### TASK DETAILS
Only the text of the records belongs in the answer, copied exactly, with every picture omitted.

### EXTRACTED ENTRIES
──────────
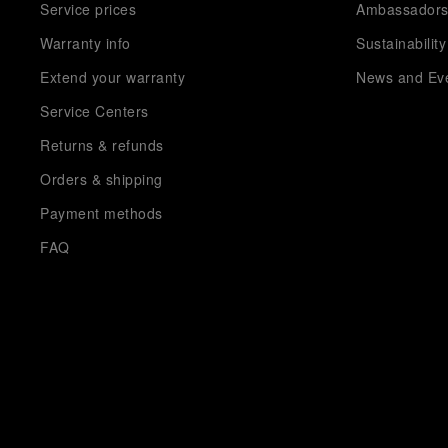
Service prices
Ambassador
Warranty info
Sustainability
Extend your warranty
News and Ev
Service Centers
Returns & refunds
Orders & shipping
Payment methods
FAQ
──────────
### EXPECTED ANSWER
Service prices
Ambassador
Warranty info
Sustainability
Extend your warranty
News and Ev
Service Centers
Returns & refunds
Orders & shipping
Payment methods
FAQ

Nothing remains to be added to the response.